AI CHANGED EVERYTHING AT THIS WORLD CUP… OR DID IT?
Here’s a coincidence we never noticed until now. The 2022 Qatar World Cup kicked off on November 20. ChatGPT launched just 10 days later on November 30, 2022.
That pretty much makes Qatar 2022 the last giant global event to happen in the world before the whole AI thing took off. And that makes this year’s edition a weirdly perfect before-and-after event. Same event, same fans, same content creators, same motivations… but with one big variable that changed. (AI…)
So then, what actually changed?
Well, the obvious answer is “the content.” Duh. And yeah, the content is genuinely something… special. One sign of this is the sheer volume of fact checking/debunking going on at this year’s World Cup at a scale which we don’t remember seeing at the last edition.
To give one example, Euronews' fact-checkers have been debunking everything from fake Hitlers at Germany vs Curaçao, to UK Prime Minister (at the time… now ex-Prime Minister) Keir Starmer sporting a Croatia jersey.
There was also a 12-hour AI "opening ceremony" livestream replete with Argentinian flags (at a tournament hosted by the US, Canada and Mexico) along with a random elephant just casually strolling onto the pitch… because… why not?
And then there’s the entire genre of impossibly hot "fans" in national-team kit with at least one for basically every country. Most of that turned out to be linked straight out to OnlyFans accounts and/or used as bait to lure impressionable young men into various ‘networks’.

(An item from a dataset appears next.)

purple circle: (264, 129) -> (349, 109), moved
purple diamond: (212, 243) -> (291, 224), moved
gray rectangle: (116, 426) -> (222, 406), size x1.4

And there’s plenty more which we won’t bother getting into because… well, let’s face it — “AI makes fake images now” is kinda boring. Of course it does. Everyone knows that.
But here’s the more interesting part — the bit the World Cup is particularly suited for as “the last major global event before AI ate the world.”
Scams.
The World Cup and scams have always gone hand in hand. Fake tickets. Fake websites. Fake fan experiences. Fake everything that has a price tag attached to it.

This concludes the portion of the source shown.